With football clubs in the capital all gradually expanding their stadium capacities, the pressure on underground, overground and bus services continues to increase.

Indeed, just in the last 12 years, Arsenal and West Ham have moved to bigger grounds, withTottenham Hotspur and Chelsea planning to follow. So are TfL worried as thousands more fans descend on their services?

“It’s not as big a problem as you would think,” says Reid. “It may seem like a cliché at this point but ultimately it comes down to preparation.

“The clubs help out with stewarding. When Arsenal are playing, we have more staff on the ground at Highbury & Islington station. And at Wembley Park the same when England are playing.

“With White Hart Lane’s expansion, undoubtedly there will be significant rise in demand for services in that location, and it’s something we are working with the club and other agencies on how best to deal with it. It’s taking time but we’re planning for it.”

Benefits to London

Even though hosting sporting events takes meticulous planning and puts a strain on resources, it would be easy to forget that sports fans using transport services only make up a tiny percentage of the total number of users each year.

Hence, as TfL is keen to point out, the priority is always to keep the rest of the city moving and protect the everyday traveller from any inconvenience events can cause.

“Thirty million journeys are made on a typical day in London,” says Reid. “Therefore, it’s important to remember that the number of people you have to manage going about their normal day outstrips the number of people going to a sporting event.

“We’re constantly thinking about how we can keep traffic moving. How we can keep buses running amid a road event. You’ve got to make sure, the rest of the public are least affected as possible and can go wherever they need to go.”

Speaking to Reid and Owen their modesty is commendable. However, it’s clear that sporting occasions couldn’t run as efficiently as they do in the capital, if it wasn’t for the work TfL puts in behind the scenes.

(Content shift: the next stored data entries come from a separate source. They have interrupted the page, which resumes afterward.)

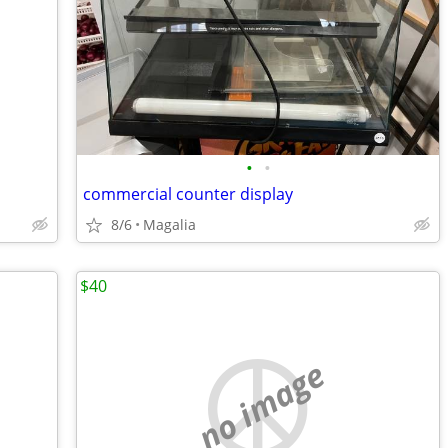
•
•
commercial counter display
8/6
Magalia
$40
no image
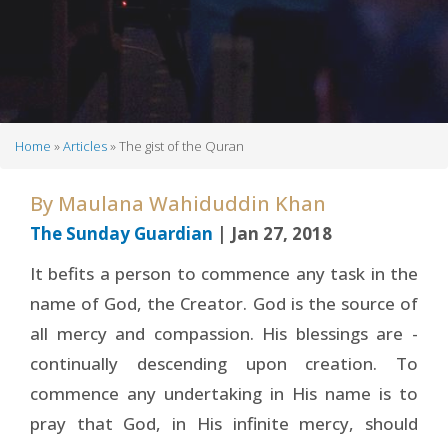
Home
Articles
The gist of the Quran
Breadcrumb
By
Maulana Wahiduddin Khan
The Sunday Guardian
| Jan 27, 2018
It befits a person to commence any task in the
name of God, the Creator. God is the source of
all mercy and compassion. His blessings are -
continually descending upon creation. To
commence any undertaking in His name is to
pray that God, in His infinite mercy, should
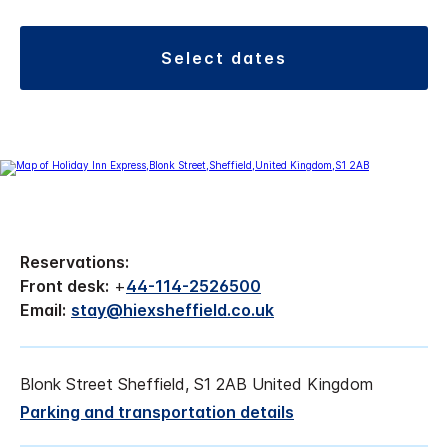
select dates
Reservations:
Front desk:
+
44-114-2526500
Email:
stay@hiexsheffield.co.uk
Blonk Street Sheffield, S1 2AB United Kingdom
Parking and transportation details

Every year, London’s booming population is making it harder and harder to maintain a good service, but, admirably, those at TfL still recognise the advantages of London hosting sports events and are committed to helping them run smoothly.

“There’s a challenge we face every day,” concludes Owen. “Increased travel demand due to the growing population. That’s why TfL is  investing heavily so we can deal with these pressures. But I don’t think it’s getting harder to accommodate sporting events.

“We absolutely understand the benefits of those events to the economy, to the local councils. The World Athletics Championship, for example, contributed £107 million to the London economy. That just shows how important they are to this city.

“That’s why me and Stuart and the rest of the team spend so much time trying to accommodate these events. They are a part of what makes London a global city.”